■ **WORK REQUIRED**: State how many lines in the records below contain the word "печати". Nothing else is needed.

──────

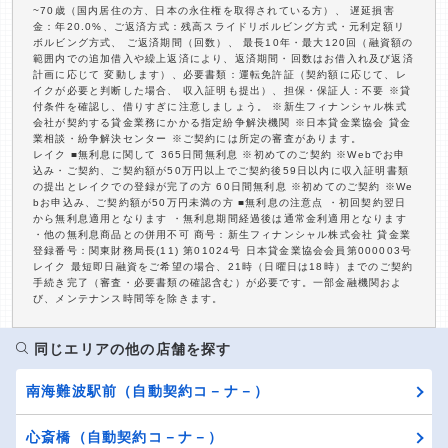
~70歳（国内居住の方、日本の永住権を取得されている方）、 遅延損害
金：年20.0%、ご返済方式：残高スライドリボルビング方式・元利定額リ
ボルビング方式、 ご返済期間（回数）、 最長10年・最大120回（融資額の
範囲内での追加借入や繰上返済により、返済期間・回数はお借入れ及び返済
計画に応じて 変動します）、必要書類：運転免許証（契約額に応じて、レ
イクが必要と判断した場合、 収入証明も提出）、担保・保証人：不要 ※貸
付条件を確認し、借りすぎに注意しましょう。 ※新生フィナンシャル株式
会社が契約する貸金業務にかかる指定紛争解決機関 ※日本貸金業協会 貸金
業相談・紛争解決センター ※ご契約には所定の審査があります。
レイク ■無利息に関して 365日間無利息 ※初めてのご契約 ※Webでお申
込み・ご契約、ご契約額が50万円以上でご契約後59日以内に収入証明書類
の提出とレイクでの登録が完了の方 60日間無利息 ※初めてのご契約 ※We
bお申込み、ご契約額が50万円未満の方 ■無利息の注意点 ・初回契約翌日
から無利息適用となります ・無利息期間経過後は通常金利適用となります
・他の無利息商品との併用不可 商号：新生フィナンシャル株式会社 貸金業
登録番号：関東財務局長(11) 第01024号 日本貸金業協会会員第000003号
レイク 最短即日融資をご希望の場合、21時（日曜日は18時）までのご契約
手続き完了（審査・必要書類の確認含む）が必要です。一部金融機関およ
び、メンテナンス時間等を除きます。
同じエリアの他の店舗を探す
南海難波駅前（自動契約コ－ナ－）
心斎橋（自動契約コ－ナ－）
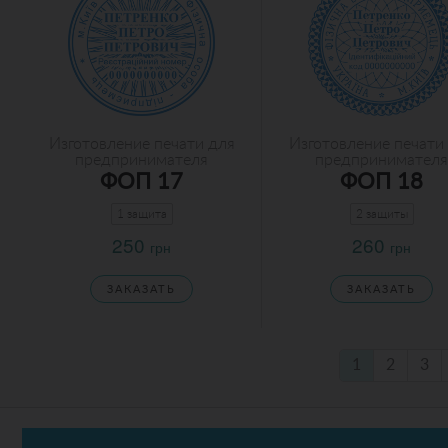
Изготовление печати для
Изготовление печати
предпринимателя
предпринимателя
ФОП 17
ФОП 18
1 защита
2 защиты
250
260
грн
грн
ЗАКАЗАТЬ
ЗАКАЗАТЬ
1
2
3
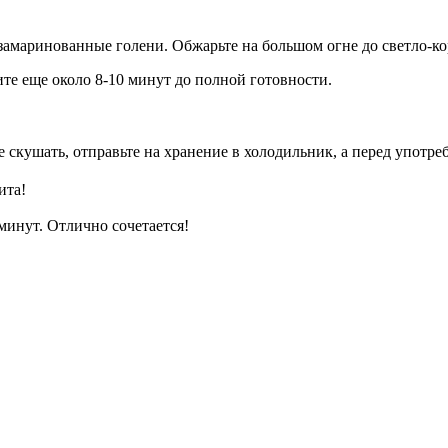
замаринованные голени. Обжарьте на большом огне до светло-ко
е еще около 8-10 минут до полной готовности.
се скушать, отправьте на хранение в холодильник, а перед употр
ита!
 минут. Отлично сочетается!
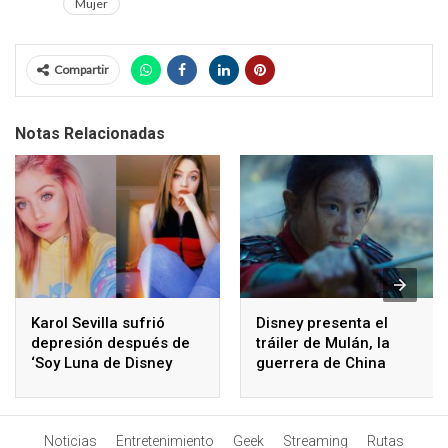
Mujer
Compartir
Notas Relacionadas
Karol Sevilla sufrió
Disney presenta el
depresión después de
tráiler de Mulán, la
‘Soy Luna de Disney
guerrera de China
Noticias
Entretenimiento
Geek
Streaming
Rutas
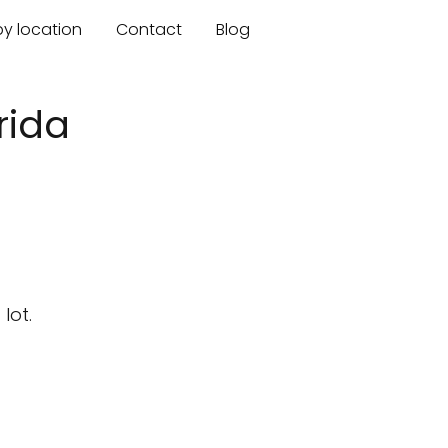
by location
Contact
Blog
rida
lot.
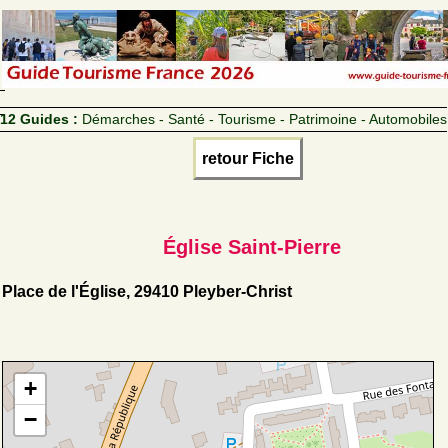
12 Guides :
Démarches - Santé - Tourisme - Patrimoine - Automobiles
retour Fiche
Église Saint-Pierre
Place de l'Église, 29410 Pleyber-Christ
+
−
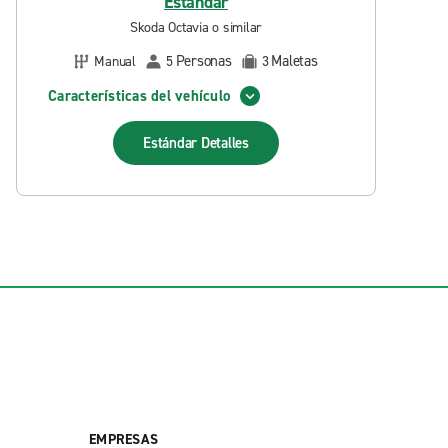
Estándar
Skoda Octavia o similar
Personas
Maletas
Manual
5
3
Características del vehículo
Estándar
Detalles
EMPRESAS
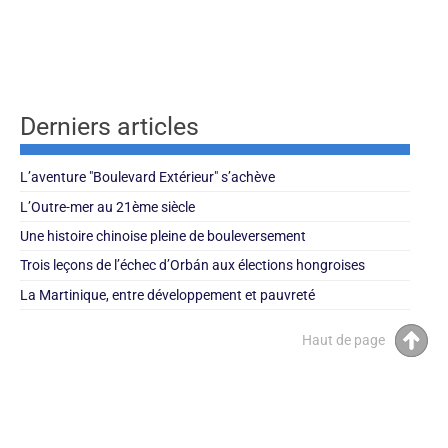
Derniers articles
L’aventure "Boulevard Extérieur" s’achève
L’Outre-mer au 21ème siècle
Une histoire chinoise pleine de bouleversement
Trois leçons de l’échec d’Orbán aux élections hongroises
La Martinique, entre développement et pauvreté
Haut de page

──────

■ **PROBLEM SOLUTION**: 2